I say to the House, and to those who are sceptical about action having been taken, that the 2015 global climate legislation study looks at climate change legislation in 99 countries and talks about the speed of response following the UK’s Climate Change Act. My threefold case is that we need to have consistency between domestic and international action; that there is an economic case for doing this; and that we have an impact on other countries if we act.

I wish to deal with two other points that might be made to me about why my approach is a bad idea. The first is that we should stick to our existing targets and not worry about having more ambition. People might say, “Why do we need more ambition when we have this framework already in place?” By doing so, they are sticking their heads in the sand, because if we have to get to zero emissions, we should start that process now. It is a hard task, but it is a feasible one and we need to know that we should get there. My case is a pragmatic one. I am not saying, “Pluck out of the air a date on which to get to zero emissions.” I am not simply saying we should get there in 2050, as some business leaders have urged. I am saying that we should get the independent experts—the Committee on Climate Change—to look at these issues and advise government on when we should put this into UK domestic law.

The second point, which I think has been made in interventions, is that somehow we are going far too far ahead of other countries—that this is us being far too far out in front. The simple point to make about that is that more than 190 countries have now signed up to this zero emissions goal in the Paris agreement.
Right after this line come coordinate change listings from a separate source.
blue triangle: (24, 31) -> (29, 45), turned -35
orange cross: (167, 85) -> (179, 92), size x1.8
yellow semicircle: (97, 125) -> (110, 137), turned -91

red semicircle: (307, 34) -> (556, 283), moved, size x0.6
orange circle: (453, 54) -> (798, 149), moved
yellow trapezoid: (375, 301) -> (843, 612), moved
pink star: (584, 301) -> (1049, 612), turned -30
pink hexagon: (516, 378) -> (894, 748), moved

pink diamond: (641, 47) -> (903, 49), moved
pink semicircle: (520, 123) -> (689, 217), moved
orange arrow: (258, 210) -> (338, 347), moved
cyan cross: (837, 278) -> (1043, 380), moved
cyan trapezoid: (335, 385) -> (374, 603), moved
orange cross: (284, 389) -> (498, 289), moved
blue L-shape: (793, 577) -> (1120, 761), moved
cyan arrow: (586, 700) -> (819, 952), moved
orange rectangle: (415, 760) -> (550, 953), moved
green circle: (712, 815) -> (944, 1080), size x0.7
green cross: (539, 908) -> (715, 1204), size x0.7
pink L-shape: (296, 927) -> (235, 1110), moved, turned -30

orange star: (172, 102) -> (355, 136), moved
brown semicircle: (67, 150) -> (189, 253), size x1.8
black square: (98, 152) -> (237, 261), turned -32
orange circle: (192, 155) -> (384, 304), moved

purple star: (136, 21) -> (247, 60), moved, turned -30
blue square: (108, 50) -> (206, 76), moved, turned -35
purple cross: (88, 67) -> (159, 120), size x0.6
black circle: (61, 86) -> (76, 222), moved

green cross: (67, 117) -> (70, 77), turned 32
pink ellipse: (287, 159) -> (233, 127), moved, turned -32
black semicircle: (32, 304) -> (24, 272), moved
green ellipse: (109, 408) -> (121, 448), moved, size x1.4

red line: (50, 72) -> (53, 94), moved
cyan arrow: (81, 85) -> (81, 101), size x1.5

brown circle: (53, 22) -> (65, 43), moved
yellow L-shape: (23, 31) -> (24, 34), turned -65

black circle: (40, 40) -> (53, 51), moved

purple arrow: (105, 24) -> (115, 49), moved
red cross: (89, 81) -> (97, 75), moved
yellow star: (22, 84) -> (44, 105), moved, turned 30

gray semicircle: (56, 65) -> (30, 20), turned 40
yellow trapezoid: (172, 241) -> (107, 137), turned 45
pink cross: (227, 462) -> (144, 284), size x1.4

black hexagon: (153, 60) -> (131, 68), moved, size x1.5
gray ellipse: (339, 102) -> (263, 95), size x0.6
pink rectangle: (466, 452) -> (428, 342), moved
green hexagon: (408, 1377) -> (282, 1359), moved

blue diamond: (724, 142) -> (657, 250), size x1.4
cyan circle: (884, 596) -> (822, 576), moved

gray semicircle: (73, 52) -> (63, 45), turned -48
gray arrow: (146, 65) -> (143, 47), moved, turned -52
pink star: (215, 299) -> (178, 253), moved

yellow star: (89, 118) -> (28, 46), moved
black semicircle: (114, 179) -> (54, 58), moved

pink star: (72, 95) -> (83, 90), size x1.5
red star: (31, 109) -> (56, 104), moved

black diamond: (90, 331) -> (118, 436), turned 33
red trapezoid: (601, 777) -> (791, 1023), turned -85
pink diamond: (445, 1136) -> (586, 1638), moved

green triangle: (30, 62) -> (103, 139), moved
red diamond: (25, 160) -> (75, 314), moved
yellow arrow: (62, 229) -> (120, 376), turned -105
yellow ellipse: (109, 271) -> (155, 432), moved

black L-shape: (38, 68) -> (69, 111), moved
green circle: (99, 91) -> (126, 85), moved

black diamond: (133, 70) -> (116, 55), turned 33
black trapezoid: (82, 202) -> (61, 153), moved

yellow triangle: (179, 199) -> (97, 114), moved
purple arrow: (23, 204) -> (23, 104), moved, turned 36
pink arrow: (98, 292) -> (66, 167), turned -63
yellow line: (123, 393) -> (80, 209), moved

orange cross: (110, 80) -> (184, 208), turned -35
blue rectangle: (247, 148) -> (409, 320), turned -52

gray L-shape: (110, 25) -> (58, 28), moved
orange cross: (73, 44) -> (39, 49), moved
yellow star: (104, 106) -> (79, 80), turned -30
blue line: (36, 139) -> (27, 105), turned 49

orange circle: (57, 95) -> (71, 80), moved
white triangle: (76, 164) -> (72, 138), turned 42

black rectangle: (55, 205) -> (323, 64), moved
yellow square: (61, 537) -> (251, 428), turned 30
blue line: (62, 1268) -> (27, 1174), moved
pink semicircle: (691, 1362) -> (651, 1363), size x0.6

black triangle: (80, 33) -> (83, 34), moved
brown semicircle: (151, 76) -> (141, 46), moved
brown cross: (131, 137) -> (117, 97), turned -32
Every country is theoretically signed up to this goal, so the question is: are we actually going to do it? Is this goal just warm words? Is this just us pretending that we are going to act but not really following it through?

In conclusion, I hope the Government will come forward with an amendment such as I have been outlining. If they do not, I want to work with people across this House to seek to make it happen. The Government can support this measure, so I hope they will table an amendment, either in Committee or on Report. It would build on the momentum of the Paris agreement, it is in the best cross-party traditions of the Climate Change Act, and it would send a powerful signal around the world and in Britain about our determination to act. Above all, it would increase our ability to tackle dangerous climate change. Notwithstanding the contribution from the right hon. Member for Hitchin and Harpenden, this is something that unites the vast majority of Members across this House. I therefore hope the Government will give this suggestion the consideration it deserves.

Graham Stuart Portrait Graham Stuart (Beverley and Holderness) (Con)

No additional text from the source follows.